Americans Becoming More Hopeful About Economy Under Trump: Report

The recent trade agreements made by the Trump administration with various nations are contributing to an increase in public confidence regarding the economic outlook, as reported by CNN on Tuesday.

This month, consumer confidence has risen by two points to a level of 97.2, according to the Conference Board’s report on Tuesday. This suggests that Americans’ perceptions of the economy have stabilized following a significant decline in the spring. This decline occurred after President Trump announced extensive tariffs, which raised worries about increasing prices and potential pressure on the labor market, especially after being criticized by much of the media and so-called experts who misjudged the tariffs’ impact on the economy.

Since that time, confidence has somewhat recovered. The administration has consistently postponed the enforcement of those tariffs and has announced trade agreements with seven nations, including China, the United Kingdom, and Japan, according to the report.

Earlier this week, the Trump administration revealed that it had established the framework for a trade agreement with the European Union, one of the largest trading partners of the United States, describing it as the “biggest deal ever made.” However, it is important to note that the survey was conducted in the weeks leading up to July 20 and does not capture public response to the EU trade agreement, as noted by CNN.

“Consumer confidence has stabilized since May, recovering from the sharp drop in April, but it still remains below the elevated levels of last year,” stated Stephanie Guichard, senior economist of global indicators at The Conference Board.

“Tariffs have remained a significant concern and are primarily linked to fears of rising prices,” she further commented.

However, this has not materialized.

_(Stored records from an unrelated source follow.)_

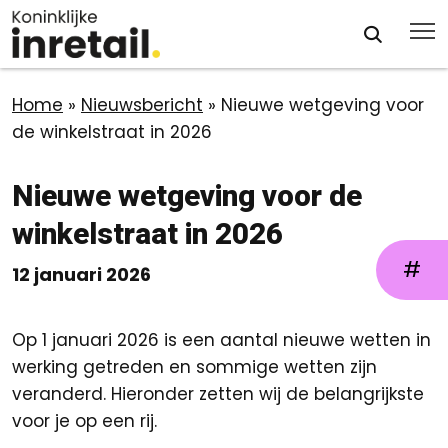
Home
»
Nieuwsbericht
»
Nieuwe wetgeving voor
de winkelstraat in 2026
Nieuwe wetgeving voor de
winkelstraat in 2026
#
12 januari 2026
Op 1 januari 2026 is een aantal nieuwe wetten in
werking getreden en sommige wetten zijn
veranderd. Hieronder zetten wij de belangrijkste
voor je op een rij.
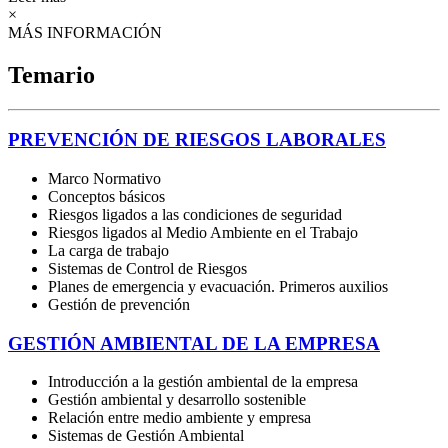
×
MÁS INFORMACIÓN
Temario
PREVENCIÓN DE RIESGOS LABORALES
Marco Normativo
Conceptos básicos
Riesgos ligados a las condiciones de seguridad
Riesgos ligados al Medio Ambiente en el Trabajo
La carga de trabajo
Sistemas de Control de Riesgos
Planes de emergencia y evacuación. Primeros auxilios
Gestión de prevención
GESTIÓN AMBIENTAL DE LA EMPRESA
Introducción a la gestión ambiental de la empresa
Gestión ambiental y desarrollo sostenible
Relación entre medio ambiente y empresa
Sistemas de Gestión Ambiental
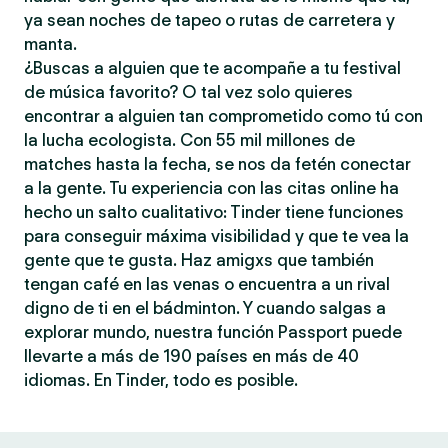
ya sean noches de tapeo o rutas de carretera y
manta.
¿Buscas a alguien que te acompañe a tu festival
de música favorito? O tal vez solo quieres
encontrar a alguien tan comprometido como tú con
la lucha ecologista. Con 55 mil millones de
matches hasta la fecha, se nos da fetén conectar
a la gente. Tu experiencia con las citas online ha
hecho un salto cualitativo: Tinder tiene funciones
para conseguir máxima visibilidad y que te vea la
gente que te gusta. Haz amigxs que también
tengan café en las venas o encuentra a un rival
digno de ti en el bádminton. Y cuando salgas a
explorar mundo, nuestra función Passport puede
llevarte a más de 190 países en más de 40
idiomas. En Tinder, todo es posible.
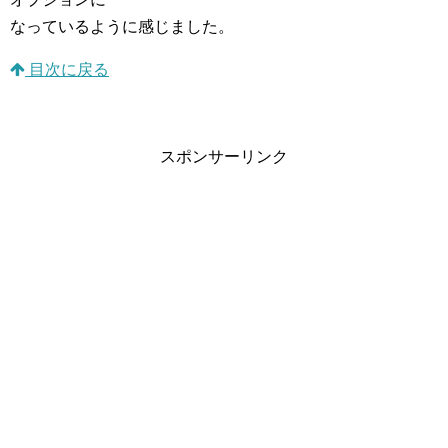
なっているように感じました。
目次に戻る
スポンサーリンク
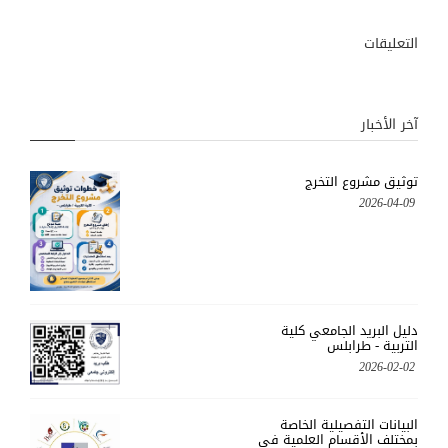
التعليقات
آخر الأخبار
توثيق مشروع التخرج
2026-04-09
دليل البريد الجامعي كلية
التربية - طرابلس
2026-02-02
البيانات التفصيلية الخاصة
بمختلف الأقسام العلمية في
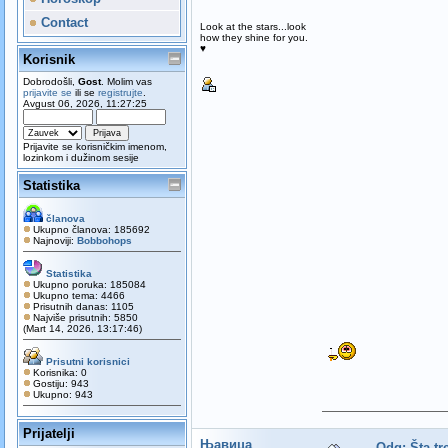
Contact
Look at the stars...look
how they shine for you.
♥
Korisnik
Dobrodošli,
Gost
. Molim vas
prijavite se
ili se
registrujte
.
Avgust 06, 2026, 11:27:25
Prijavite se korisničkim imenom,
lozinkom i dužinom sesije
Statistika
članova
Ukupno članova: 185692
Najnoviji:
Bobbohops
Statistika
Ukupno poruka: 185084
Ukupno tema: 4466
Prisutnih danas: 1105
Najviše prisutnih: 5850
(Mart 14, 2026, 13:17:46)
Prisutni korisnici
Korisnika: 0
Gostiju: 943
Ukupno: 943
Prijatelji
Њавица
Odg: Šta tr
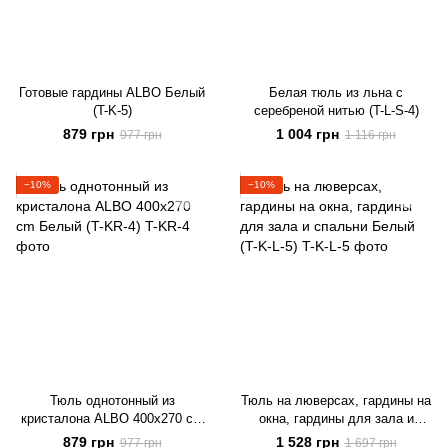
Готовые гардины ALBO Белый
Белая тюль из льна с
(T-K-5)
серебреной нитью (T-L-S-4)
879 грн
1 004 грн
977 грн
1 116 грн
−10%
−10%
Тюль однотонный из
Тюль на люверсах, гардины на
кристалона ALBO 400x270 cm
окна, гардины для зала и
Белый (T-KR-4)
спальни Белый (T-K-L-5)
879 грн
1 528 грн
977 грн
1 697 грн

In fact, prices for several essential commodities, such as food and gasoline, have either decreased or stabilized over the past few months.

“Inflation has improved this year, but indications of renewed price pressures are beginning to surface,” Lauren Goodwin, economist and chief market strategist at New York Life Investments, mentioned in a note to clients on Tuesday, according to CNN.

“Prices of goods in sectors affected by trade policies — including consumer electronics, clothing, and automotive components — have begun to rise,” she remarked. “High tariffs frequently result in noticeable economic distress – disrupting supply chains and dampening demand.”

As the country nears the final moments before Trump’s global trade deadline, tariff revenues have reached an unprecedented $150 billion this year, as reported by Fox Business on Tuesday.

In July, the U.S. gathered nearly $28 billion in customs duties—the highest monthly figure of the year—according to the Treasury Department’s “Customs and Certain Excise Taxes” report. The July statistics, which are based on data up to July 25, have already surpassed June’s prior record of $27 billion.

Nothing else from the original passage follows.